Seeing different behavior with python 3.8.2 vs. python 3.7.5

I have this code that works just fine on one of my computers (MacBook Pro with python 3.7.5, numpy 1.19.4, and numba 0.52.0) but produces a different result on my other computer (Macbook Pro with python 3.8.2, numpy 1.20.1, and numba 0.52.0). With the former setup, this code produces a numpy-array with 8 elements, with the latter setup it produces and array with one element. The 8 element version is what I consider correct.
To make the situation even more strange, by just including a print-statement at the end of the function (commented out below) I get the code to produce the result I want on both computers. As far as I understand, that print statement should not override the @jit(nopython=True).

-Any pointers?

For the ones interested, the code is part of a metric for a type causal inference (uplift modeling).

import numpy as np
from numba import jit

@jit(nopython=True)
def _qini_points(data_class,
                 data_score,
                 data_group):
    """Auxiliary function for qini_coefficient(). Returns the
    points on the qini-curve.

    Args:
    data_class (numpy.array([bool]))
    data_score (numpy.array([float]))
    data_group (numpy.array([bool])): True indicates that sample
     belongs to the treatment-group.
    """
    # Order data in descending order:
    data_idx = np.argsort(data_score)[::-1]
    data_class = data_class[data_idx]
    data_score = data_score[data_idx]
    data_group = data_group[data_idx]

    # Set initial values for counters etc:
    qini_points = []
    # Normalization factor (N_t / N_c):
    n_factor = np.sum(data_group) / np.sum(~data_group)
    control_goals = 0
    treatment_goals = 0
    score_previous = np.finfo(np.float32).min
    tmp_n_samples = 1  # Set to one to allow division in first iteration
    tmp_treatment_goals = 0
    tmp_control_goals = 0
    for item_class, item_score, item_group in\
            zip(data_class, data_score, data_group):
        if score_previous != item_score:
            # If we have a 'new score', handle the samples
            # currently stored as counts...
            for i in range(1, tmp_n_samples + 1):
                # Turns out adding the zeroeth item is pointless.
                # Oh, well... it does not affect a thing.
                tmp_qini_point = (treatment_goals + i * tmp_treatment_goals /
                                  tmp_n_samples) -\
                    (control_goals + i * tmp_control_goals /
                     tmp_n_samples) * n_factor
                qini_points.append(tmp_qini_point)
            # Add tmp items to vectors before resetting them
            treatment_goals += tmp_treatment_goals
            control_goals += tmp_control_goals
            # Reset counters
            tmp_n_samples = 0
            tmp_treatment_goals = 0
            tmp_control_goals = 0
            score_previous = item_score
        # Add item to counters:
        tmp_n_samples += 1
        tmp_treatment_goals += int(item_group) * item_class
        tmp_control_goals += int(~item_group) * item_class

    # Handle remaining samples:
    for i in range(1, tmp_n_samples + 1):
        tmp_qini_point = (treatment_goals + i * tmp_treatment_goals /
                          tmp_n_samples) -\
            (control_goals + i * tmp_control_goals /
             tmp_n_samples) * n_factor
        qini_points.append(tmp_qini_point)
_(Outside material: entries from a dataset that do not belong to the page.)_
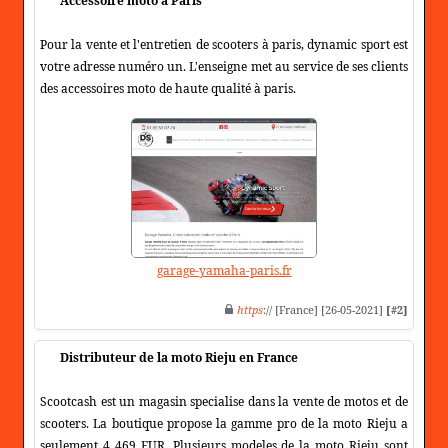
Accessoire moto à Paris
Pour la vente et l'entretien de scooters à paris, dynamic sport est
votre adresse numéro un. L'enseigne met au service de ses clients
des accessoires moto de haute qualité à paris.
garage-yamaha-paris.fr
https
:// [France] [26-05-2021]
[#2]
Distributeur de la moto Rieju en France
Scootcash est un magasin specialise dans la vente de motos et de
scooters. La boutique propose la gamme pro de la moto Rieju a
seulement 4 469 EUR. Plusieurs modeles de la moto Rieju sont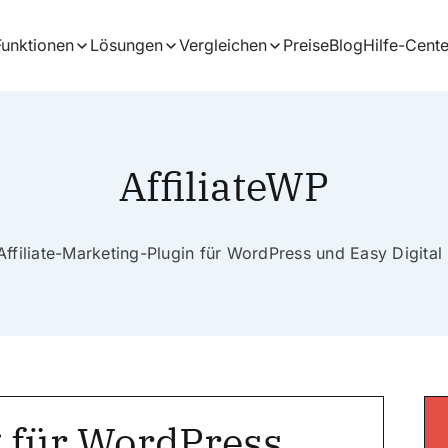
Funktionen
Lösungen
Vergleichen
Preise
Blog
Hilfe-Cente
AffiliateWP
Affiliate-Marketing-Plugin für WordPress und Easy Digita
g für WordPress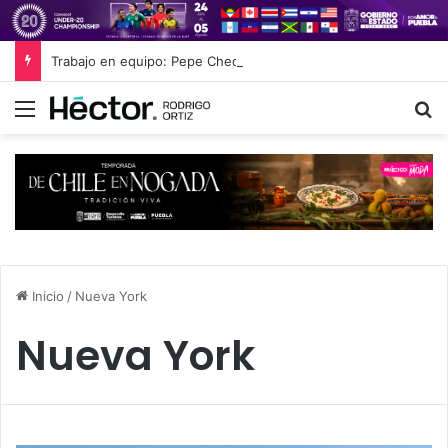
Trabajo en equipo: Pepe Chedraui y sectores productivos unen esfuerzos por la calidad cárnica en Puebla
Menú
B
Inicio
/
Nueva York
Nueva York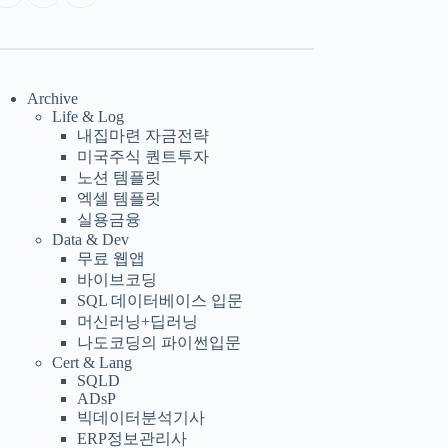
Archive
Life & Log
내집마련 자금전략
미국주식 퀀트투자
노션 템플릿
엑셀 템플릿
실용금융
Data & Dev
무료 웹앱
바이브코딩
SQL 데이터베이스 입문
머신러닝+딥러닝
나도코딩의 파이썬입문
Cert & Lang
SQLD
ADsP
빅데이터분석기사
ERP정보관리사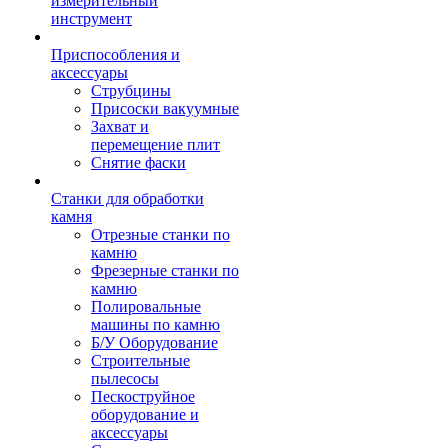
измерительный
инструмент
Приспособления и
аксессуары
Струбцины
Присоски вакуумные
Захват и
перемещение плит
Снятие фаски
Станки для обработки
камня
Отрезные станки по
камню
Фрезерные станки по
камню
Полировальные
машины по камню
Б/У Оборудование
Строительные
пылесосы
Пескоструйное
оборудование и
аксессуары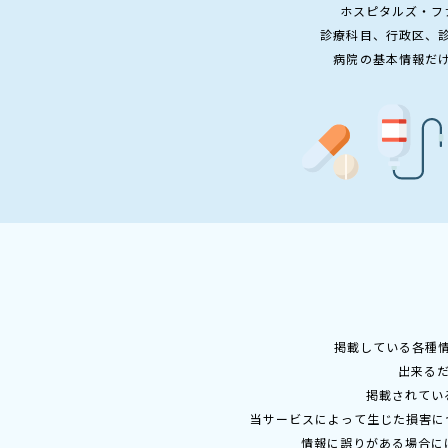
ホスピタルズ・フ
診療科目、行政区、
病院の基本情報だ
掲載している各種
出来る
掲載されてい
当サービスによって生じた損害に
情報に誤りがある場合に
    # Make list into np.array:
    # Toggling the print function here will make the code work again.
    # print(len(qini_points))
    qini_points = np.array(qini_points)
    return qini_points

# Test function:
data_class = np.array([True, False, False, True, True, False, True])
data_score = np.array([0.1, 0.2, 0.2, 0.2, 0.5, 0.6, 0.7])
data_group = np.array([True, False, True, False, False, True, True])

tmp = _qini_points(data_class, data_score, data_group)
print(tmp)

@notto thank you for submitting this on the Numba discourse. We recently noticed some issues with Numba and Numpy 1.20 NumPy 1.20 numerical regressions · Issue #6812 · numba/numba · GitHub – can you try with Python 3.8.2 and numpy 1.19.4 to check if this might be Numpy or Python version related?
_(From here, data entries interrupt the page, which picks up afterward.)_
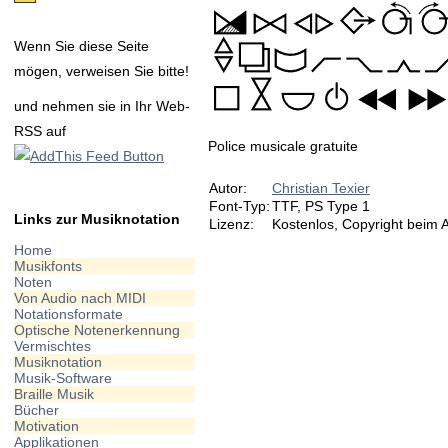
Wenn Sie diese Seite
mögen, verweisen Sie bitte!
und nehmen sie in Ihr Web-
RSS auf
Police musicale gratuite
Autor:
Christian Texier
Font-Typ:
TTF, PS Type 1
Links zur Musiknotation
Lizenz:
Kostenlos, Copyright beim 
Home
Musikfonts
Noten
Von Audio nach MIDI
Notationsformate
Optische Notenerkennung
Vermischtes
Musiknotation
Musik-Software
Braille Musik
Bücher
Motivation
Applikationen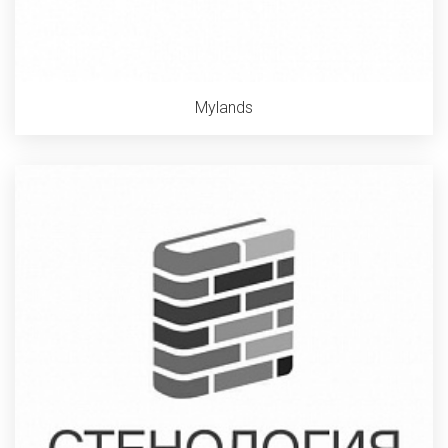
Mylands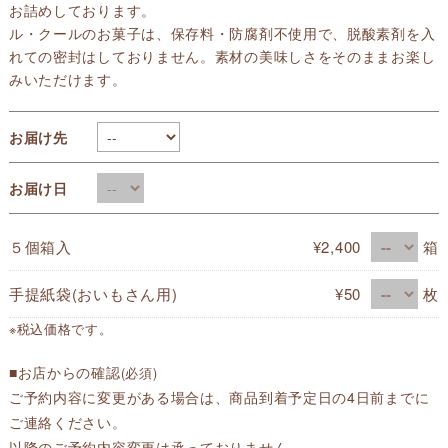
お詰めしております。
ル・クールのお菓子は、保存料・防腐剤不使用で、脱酸素剤を入
れての密封はしておりません。素材の美味しさをそのままお楽し
みいただけます。
お届け先
お届け日
５個箱入
¥2,400
箱
手提紙袋(おいもさん用)
¥50
枚
※税込価格です。
■お店からの確認
(必須)
ご予約内容に変更がある場合は、商品到着予定日の4日前までに
ご連絡ください。
以降のご予約内容変更は承っておりません。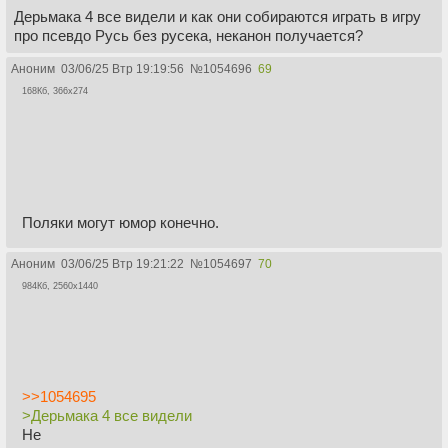
Дерьмака 4 все видели и как они собираются играть в игру
про псевдо Русь без русека, неканон получается?
Аноним
03/06/25 Втр 19:19:56
№
1054696
69
168Кб, 366x274
Поляки могут юмор конечно.
Аноним
03/06/25 Втр 19:21:22
№
1054697
70
984Кб, 2560x1440
>>1054695
>Дерьмака 4 все видели
Не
I created a separate virtualenv with the same versions and packages (python 3.8.2, numba 0.52.0) except the numpy of which I installed the 1.19.4 version as you suggested. I still see the same erroneous behavior. I also tried the above with numba 0.53.0 and the problem still persists. So it seems the problem is python related.
-Hope this helps!

@notto thank you for following up on this and thank you for also testing 0.53.0. This may very well be a bug. The next step will be to condense the example to what is known as a “minimum reproducer”, i.e. a as-short-as-possible snippet, without all the domain specific computations, to trigger only this behaviour. If you have the time and inclination, please do feel free to attempt this. Otherwise, one of our developers will probably take a closer look next week.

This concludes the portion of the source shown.